Stored records
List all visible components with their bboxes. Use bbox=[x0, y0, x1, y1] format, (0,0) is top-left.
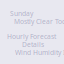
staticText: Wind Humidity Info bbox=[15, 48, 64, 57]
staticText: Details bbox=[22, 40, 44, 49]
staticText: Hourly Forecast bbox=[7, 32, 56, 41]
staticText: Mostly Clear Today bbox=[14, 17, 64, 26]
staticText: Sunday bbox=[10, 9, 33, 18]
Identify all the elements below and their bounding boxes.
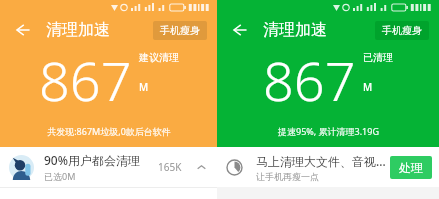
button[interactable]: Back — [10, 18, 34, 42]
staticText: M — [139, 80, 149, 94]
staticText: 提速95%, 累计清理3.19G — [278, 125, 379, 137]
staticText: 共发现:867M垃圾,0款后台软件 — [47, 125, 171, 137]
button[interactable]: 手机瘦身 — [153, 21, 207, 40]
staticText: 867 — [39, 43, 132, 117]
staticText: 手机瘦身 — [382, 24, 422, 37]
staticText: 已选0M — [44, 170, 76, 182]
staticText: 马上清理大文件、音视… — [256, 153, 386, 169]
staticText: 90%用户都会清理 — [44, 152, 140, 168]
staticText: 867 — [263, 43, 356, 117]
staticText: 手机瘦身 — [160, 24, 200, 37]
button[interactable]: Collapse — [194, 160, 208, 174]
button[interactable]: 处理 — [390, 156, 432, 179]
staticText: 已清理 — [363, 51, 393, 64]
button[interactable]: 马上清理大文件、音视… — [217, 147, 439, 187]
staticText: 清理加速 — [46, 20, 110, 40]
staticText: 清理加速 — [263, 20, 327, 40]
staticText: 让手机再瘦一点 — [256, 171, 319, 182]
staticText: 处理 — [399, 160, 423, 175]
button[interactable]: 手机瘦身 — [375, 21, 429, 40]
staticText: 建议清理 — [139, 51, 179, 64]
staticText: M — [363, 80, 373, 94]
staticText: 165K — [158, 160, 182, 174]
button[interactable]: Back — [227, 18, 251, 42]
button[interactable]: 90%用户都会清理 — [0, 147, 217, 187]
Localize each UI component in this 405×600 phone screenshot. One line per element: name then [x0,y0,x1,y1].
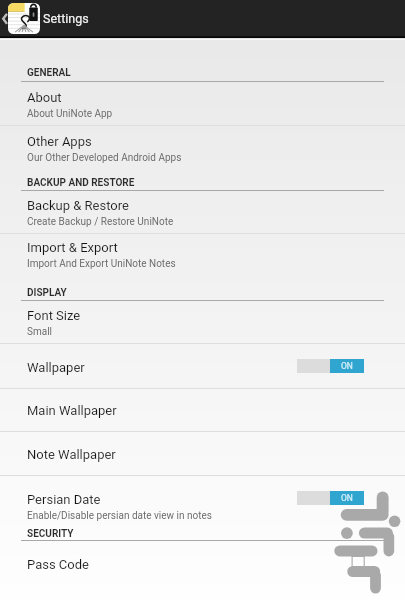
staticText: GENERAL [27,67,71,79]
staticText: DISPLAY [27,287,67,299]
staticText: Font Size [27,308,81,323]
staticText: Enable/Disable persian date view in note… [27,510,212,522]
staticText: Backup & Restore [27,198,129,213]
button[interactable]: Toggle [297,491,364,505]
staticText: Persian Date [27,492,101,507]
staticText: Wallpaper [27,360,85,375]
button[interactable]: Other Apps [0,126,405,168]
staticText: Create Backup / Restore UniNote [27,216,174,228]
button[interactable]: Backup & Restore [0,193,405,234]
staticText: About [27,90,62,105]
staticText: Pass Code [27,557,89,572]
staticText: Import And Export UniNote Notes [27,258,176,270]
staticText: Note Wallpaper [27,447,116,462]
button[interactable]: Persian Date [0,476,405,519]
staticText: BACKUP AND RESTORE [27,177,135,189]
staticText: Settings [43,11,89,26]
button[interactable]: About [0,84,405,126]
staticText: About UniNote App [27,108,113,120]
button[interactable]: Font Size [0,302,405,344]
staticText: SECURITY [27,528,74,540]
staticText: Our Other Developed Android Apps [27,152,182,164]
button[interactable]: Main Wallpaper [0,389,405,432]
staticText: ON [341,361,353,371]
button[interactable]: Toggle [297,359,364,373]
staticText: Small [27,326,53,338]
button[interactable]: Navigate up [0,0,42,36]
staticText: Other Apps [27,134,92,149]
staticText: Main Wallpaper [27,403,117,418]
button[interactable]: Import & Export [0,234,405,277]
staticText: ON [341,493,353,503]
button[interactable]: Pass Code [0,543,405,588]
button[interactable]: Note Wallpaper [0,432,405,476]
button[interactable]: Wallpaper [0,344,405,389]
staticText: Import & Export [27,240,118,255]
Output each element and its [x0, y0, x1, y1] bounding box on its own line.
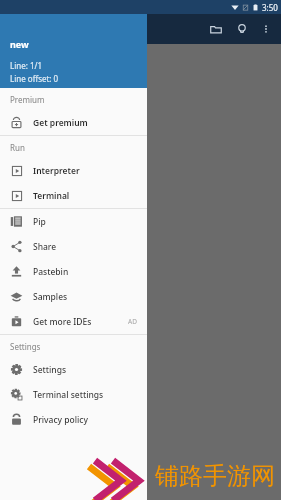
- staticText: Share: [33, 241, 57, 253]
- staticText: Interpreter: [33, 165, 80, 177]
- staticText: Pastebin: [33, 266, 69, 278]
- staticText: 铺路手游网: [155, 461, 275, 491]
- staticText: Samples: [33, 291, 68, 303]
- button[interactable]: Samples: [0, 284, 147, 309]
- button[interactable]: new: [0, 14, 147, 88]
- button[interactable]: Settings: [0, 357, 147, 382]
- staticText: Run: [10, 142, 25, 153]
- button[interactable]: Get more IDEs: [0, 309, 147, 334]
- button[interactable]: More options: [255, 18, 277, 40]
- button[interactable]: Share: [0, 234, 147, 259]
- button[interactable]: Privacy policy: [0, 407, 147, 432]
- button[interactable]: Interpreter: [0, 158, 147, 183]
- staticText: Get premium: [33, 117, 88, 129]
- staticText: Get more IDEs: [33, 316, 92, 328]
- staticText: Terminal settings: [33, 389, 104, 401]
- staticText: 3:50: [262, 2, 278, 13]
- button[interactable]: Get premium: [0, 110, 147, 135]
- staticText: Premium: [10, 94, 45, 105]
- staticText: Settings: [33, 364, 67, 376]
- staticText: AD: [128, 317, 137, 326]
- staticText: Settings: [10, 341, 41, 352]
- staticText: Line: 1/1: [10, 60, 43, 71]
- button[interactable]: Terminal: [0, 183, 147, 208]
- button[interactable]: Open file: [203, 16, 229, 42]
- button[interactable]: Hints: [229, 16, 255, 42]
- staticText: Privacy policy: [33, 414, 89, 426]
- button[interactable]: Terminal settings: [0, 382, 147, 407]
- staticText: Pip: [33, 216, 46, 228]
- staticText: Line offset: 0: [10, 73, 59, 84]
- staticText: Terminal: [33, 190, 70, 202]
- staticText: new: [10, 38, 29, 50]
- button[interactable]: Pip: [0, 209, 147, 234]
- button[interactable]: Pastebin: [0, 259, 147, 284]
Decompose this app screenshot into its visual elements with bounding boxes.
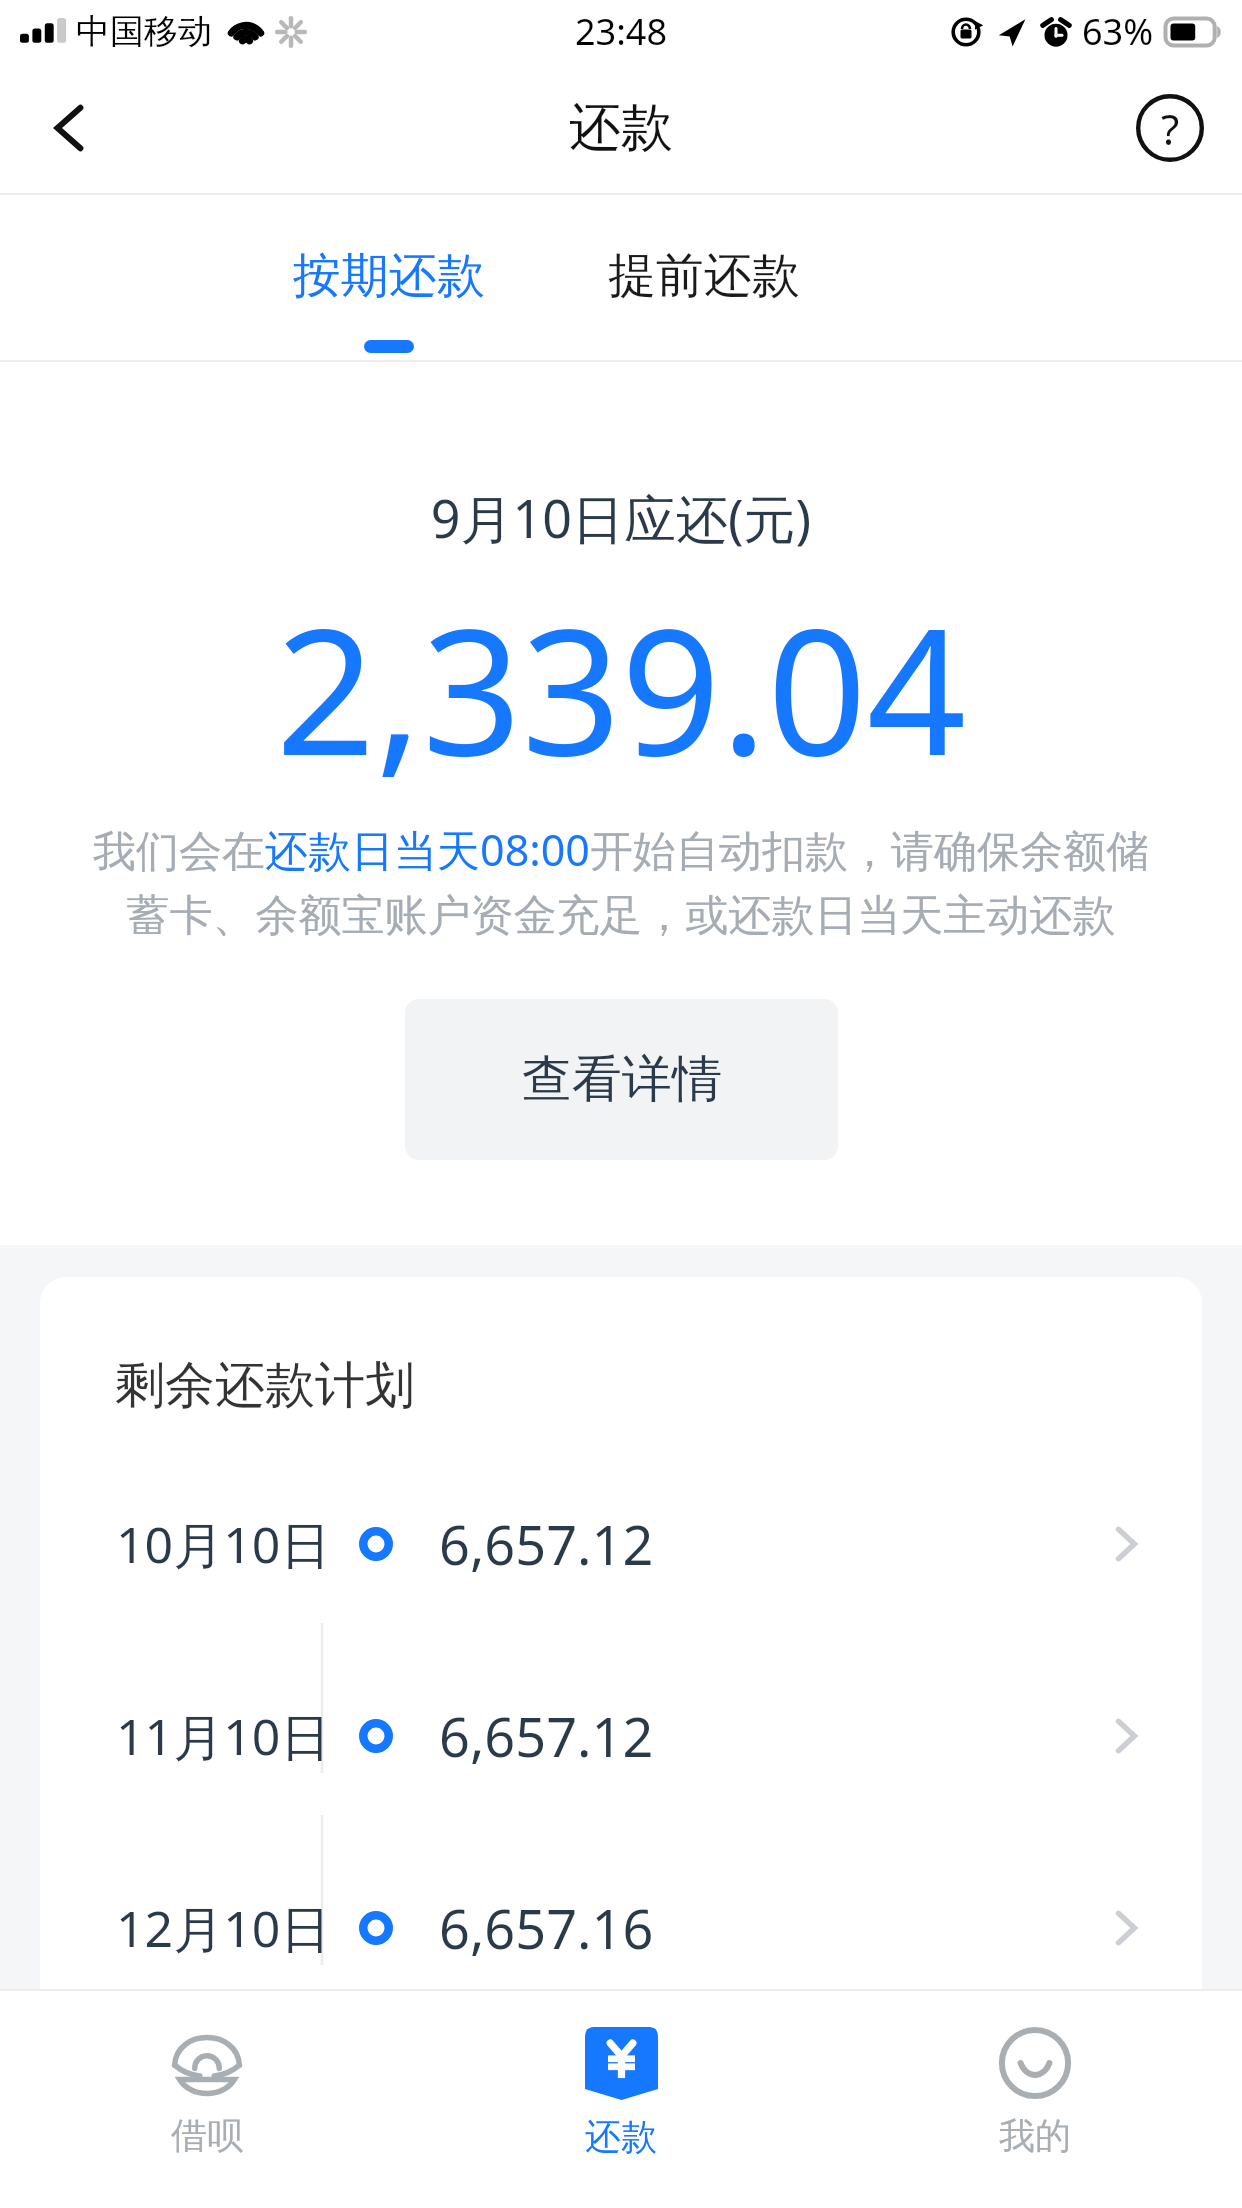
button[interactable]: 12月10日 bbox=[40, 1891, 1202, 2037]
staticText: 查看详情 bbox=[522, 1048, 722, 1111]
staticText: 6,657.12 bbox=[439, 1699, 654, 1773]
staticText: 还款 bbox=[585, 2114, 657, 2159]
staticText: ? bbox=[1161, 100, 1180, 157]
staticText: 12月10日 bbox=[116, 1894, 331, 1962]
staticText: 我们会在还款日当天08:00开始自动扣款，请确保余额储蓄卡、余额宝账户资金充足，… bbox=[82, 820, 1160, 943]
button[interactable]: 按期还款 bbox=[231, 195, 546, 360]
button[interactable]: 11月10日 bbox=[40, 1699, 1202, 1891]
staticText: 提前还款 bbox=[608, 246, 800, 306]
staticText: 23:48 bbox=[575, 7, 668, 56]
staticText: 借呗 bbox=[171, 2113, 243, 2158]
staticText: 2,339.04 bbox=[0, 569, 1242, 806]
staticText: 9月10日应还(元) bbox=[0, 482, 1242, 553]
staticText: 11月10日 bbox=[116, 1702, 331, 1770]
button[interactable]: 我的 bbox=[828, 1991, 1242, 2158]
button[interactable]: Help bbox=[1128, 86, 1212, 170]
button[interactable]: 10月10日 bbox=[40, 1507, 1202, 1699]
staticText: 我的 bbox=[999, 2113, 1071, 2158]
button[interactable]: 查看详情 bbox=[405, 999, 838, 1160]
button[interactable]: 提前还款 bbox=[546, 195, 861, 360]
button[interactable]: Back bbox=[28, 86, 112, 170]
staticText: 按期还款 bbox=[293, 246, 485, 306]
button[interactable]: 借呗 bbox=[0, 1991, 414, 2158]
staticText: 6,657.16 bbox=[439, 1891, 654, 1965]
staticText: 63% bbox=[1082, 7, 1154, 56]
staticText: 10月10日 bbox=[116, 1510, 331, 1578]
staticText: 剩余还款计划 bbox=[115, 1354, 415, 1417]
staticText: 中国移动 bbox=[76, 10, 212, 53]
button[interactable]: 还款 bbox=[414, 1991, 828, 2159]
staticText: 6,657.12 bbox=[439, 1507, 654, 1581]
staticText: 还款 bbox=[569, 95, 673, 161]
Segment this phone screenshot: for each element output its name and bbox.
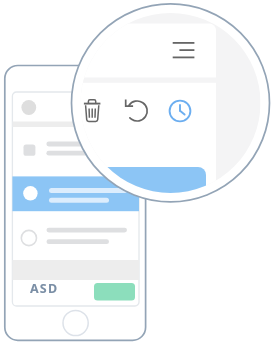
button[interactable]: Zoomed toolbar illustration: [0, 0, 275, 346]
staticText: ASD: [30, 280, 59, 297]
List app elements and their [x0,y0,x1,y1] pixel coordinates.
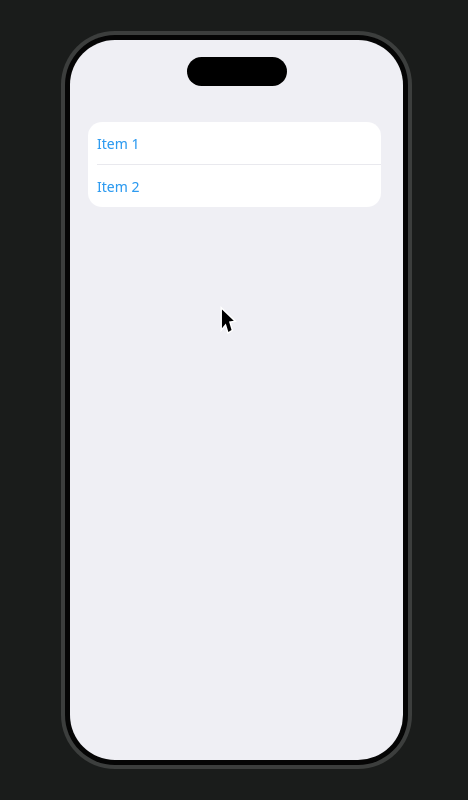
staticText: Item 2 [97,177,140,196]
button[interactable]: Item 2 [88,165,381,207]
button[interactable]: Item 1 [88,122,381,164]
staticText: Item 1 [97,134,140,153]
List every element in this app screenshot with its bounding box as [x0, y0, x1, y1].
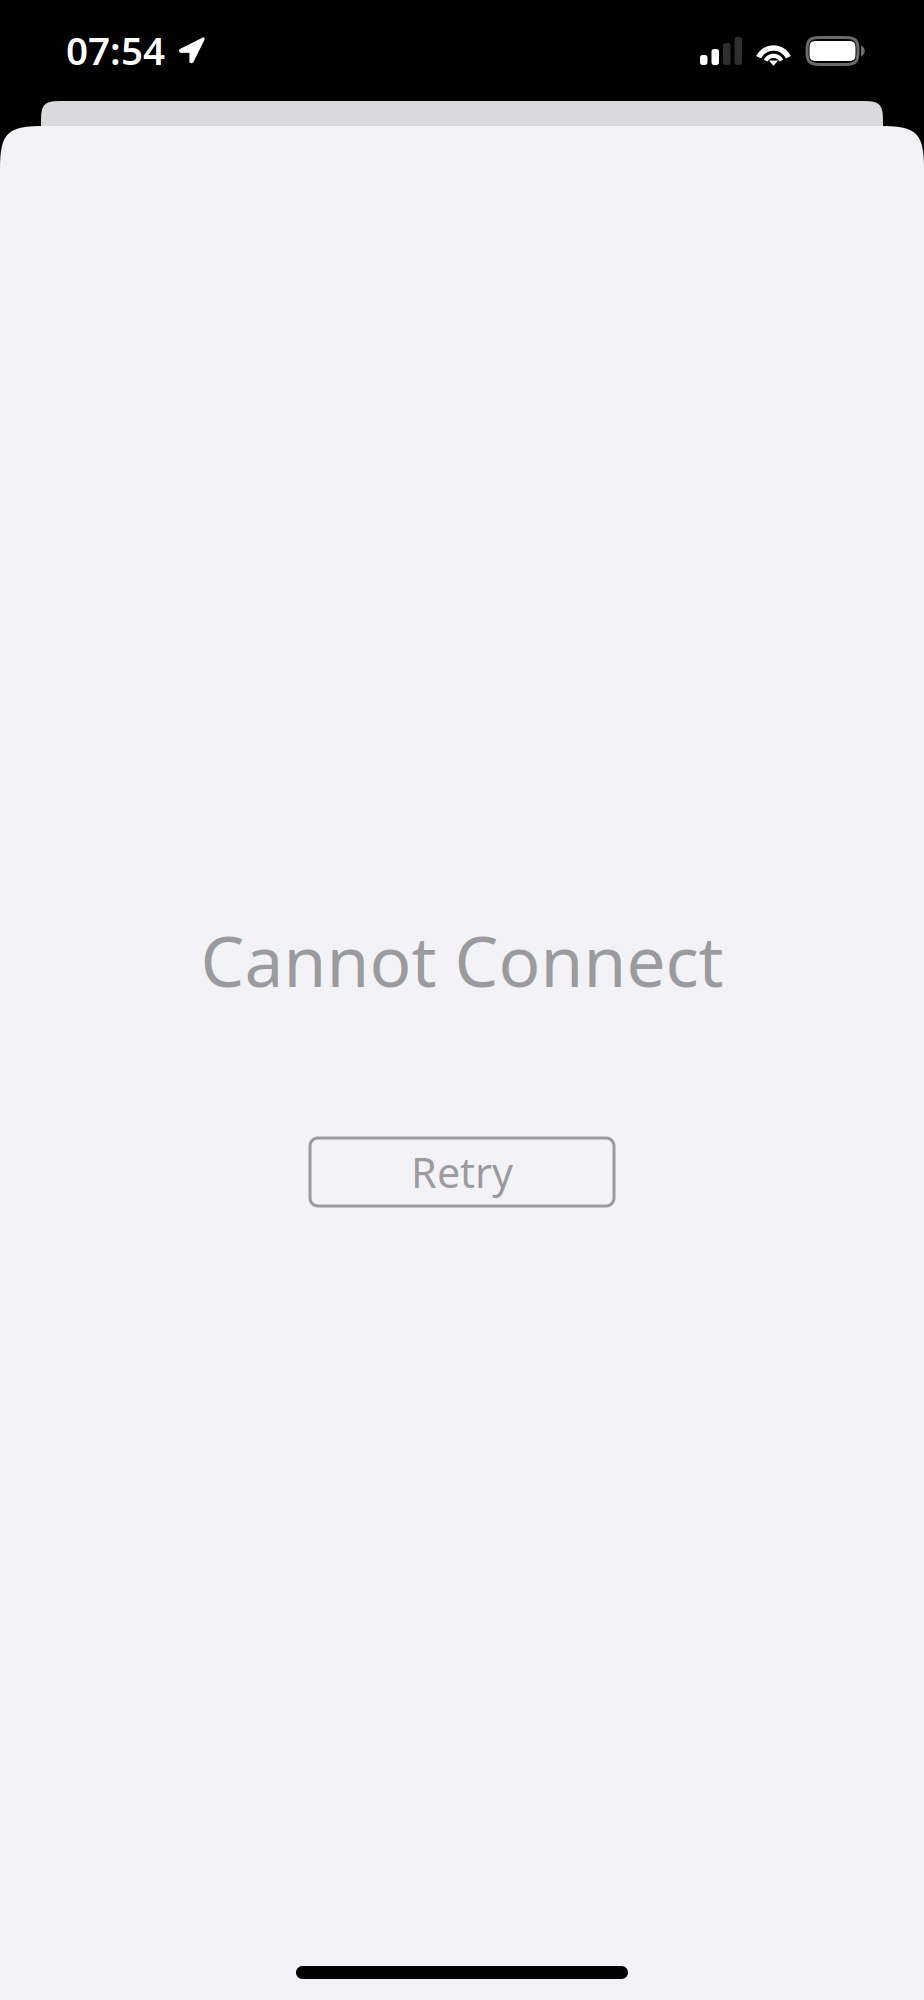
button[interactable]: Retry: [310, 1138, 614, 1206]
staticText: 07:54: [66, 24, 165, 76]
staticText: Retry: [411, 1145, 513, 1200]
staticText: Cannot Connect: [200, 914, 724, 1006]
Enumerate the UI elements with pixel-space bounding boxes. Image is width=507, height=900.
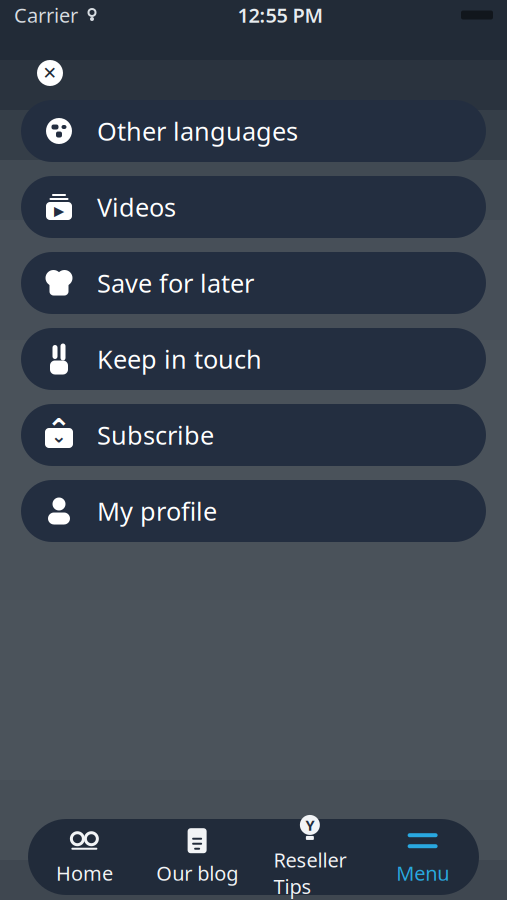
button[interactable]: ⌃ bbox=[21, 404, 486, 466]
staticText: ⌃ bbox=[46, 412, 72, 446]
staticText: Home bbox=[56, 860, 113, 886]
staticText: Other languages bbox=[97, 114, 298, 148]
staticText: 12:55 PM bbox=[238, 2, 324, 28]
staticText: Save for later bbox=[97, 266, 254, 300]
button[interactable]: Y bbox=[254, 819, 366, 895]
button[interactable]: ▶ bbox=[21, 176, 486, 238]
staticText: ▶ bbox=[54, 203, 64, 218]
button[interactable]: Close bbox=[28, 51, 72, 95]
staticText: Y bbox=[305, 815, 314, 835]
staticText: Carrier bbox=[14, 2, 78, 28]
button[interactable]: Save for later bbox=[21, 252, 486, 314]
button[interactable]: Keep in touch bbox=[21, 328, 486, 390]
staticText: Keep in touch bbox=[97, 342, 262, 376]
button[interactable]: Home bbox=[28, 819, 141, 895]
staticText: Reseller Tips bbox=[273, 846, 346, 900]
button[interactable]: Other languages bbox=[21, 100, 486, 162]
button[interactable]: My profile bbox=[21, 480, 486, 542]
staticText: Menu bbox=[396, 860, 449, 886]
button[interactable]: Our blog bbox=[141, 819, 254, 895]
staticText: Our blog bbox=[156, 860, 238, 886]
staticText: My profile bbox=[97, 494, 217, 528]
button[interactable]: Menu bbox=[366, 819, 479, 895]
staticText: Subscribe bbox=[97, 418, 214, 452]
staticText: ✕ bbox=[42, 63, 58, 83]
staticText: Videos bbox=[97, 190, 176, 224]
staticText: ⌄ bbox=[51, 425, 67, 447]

> **Exercise requirements**
Find the word "Terminal" in the records, and report each line that has it.

> **Answer section**
- staticText: Terminal settings: [33, 389, 104, 401]
- button[interactable]: Terminal: [0, 183, 147, 208]
- button[interactable]: Terminal settings: [0, 382, 147, 407]
- staticText: Terminal: [33, 190, 70, 202]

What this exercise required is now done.